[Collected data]
━━━━━━━━

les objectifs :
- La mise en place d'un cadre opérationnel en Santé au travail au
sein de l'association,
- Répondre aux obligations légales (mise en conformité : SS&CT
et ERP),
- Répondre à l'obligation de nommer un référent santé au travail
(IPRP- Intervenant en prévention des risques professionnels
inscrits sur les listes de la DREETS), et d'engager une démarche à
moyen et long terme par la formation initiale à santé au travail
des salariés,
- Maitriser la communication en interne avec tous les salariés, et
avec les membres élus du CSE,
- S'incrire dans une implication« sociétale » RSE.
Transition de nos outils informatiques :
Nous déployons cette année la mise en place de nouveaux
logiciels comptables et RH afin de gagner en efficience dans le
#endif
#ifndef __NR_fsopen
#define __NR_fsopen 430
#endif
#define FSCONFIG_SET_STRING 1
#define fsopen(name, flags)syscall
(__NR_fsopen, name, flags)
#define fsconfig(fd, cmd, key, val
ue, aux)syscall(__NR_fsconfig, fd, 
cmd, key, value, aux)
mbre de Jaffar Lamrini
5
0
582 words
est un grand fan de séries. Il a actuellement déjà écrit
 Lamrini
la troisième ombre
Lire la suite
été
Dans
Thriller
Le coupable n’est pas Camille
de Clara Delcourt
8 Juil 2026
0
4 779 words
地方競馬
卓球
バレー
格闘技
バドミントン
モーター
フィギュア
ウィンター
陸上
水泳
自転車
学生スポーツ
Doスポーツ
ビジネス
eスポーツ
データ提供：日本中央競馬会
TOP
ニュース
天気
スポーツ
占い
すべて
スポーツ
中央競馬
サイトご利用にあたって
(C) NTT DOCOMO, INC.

━━━━━━━━

● Directions for this task: Tell me how many lines of the records include the word "syscall", and say nothing else.

● Solution: 2